Of course, I just bought "nickel hydroxide powder"
without reference to such fine details, and it seems the chemically
made powder is as much alpha as beta. It seems one can convert it
chemically to mostly beta, by oxidizing it with bleach and then
reducing it again with hydrogen peroxide, in an alkaline environment.
Yuk!
Site C Peace River
Hydro
versus
Vancouver Island Wave
Power
Here is a quick economic calculation:
Item
|
Captial Cost
|
Power Capacity |
Annual Energy |
Environmental Impact
|
Site C |
5.0
- 6.6 G$ |
900 MW
(closely)
|
4600 GWH/Yr |
Floods valuable land
|
VI Waves
|
2.2 - 3.2 G$
|
900 MW
(roughly)
|
6300 GWH/Yr
|
Environmentally benign
|
Notes:
Site C: floods a large area. It's an all or nothing and high
finance project: it won't make any electricity until it's done. Safe,
reliable and low maintenance once completed.

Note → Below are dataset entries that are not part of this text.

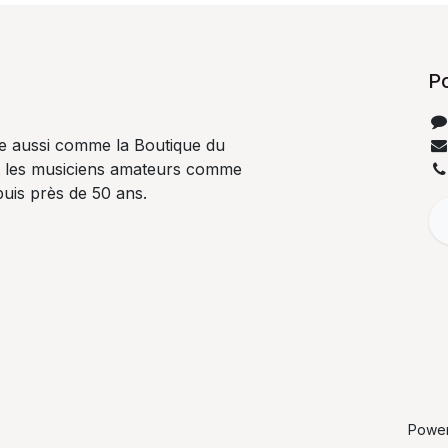
P
e aussi comme la Boutique du
t les musiciens amateurs comme
uis près de 50 ans.
Powe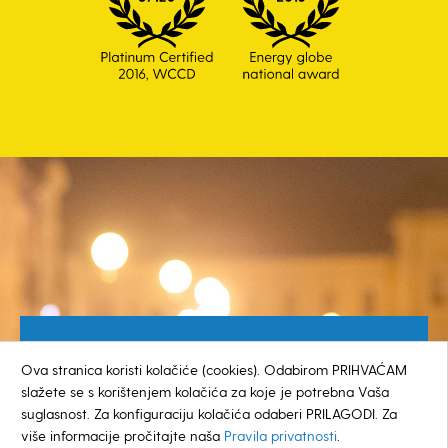
Besplatan broj za građane
Ova stranica koristi kolačiće (cookies). Odabirom PRIHVAĆAM
0800 385 048
slažete se s korištenjem kolačića za koje je potrebna Vaša
suglasnost. Za konfiguraciju kolačića odaberi PRILAGODI. Za
više informacije pročitajte naša
Pravila privatnosti
.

Wave Power: Consists of floating units just offshore (900 MW in a
single line would occupy major lengths of the stormy west coast),
power poles with multiple equipment boxes attached, at regular
intervals (eg, one per kilometer) along the deployed coastline and
cables under the shore into the sea. It can be done incrementally as
required - each individual shore installation, supporting 10 to 25
floating generators, should cost a few million dollars and soon begin
producing power and revenue. Higher maintenance cost, and floating
units are subject to possible occasional damage in exceptional storms.
(With ferrocement and foam "starfish" or other unflippable,
unsinkable units, maintenance is minimized and damage should usually
be repairable.) Complementary to river hydro: power from rough seas
(on stormy days when power demand is likely to be highest) will allow
saving of river water for calm days.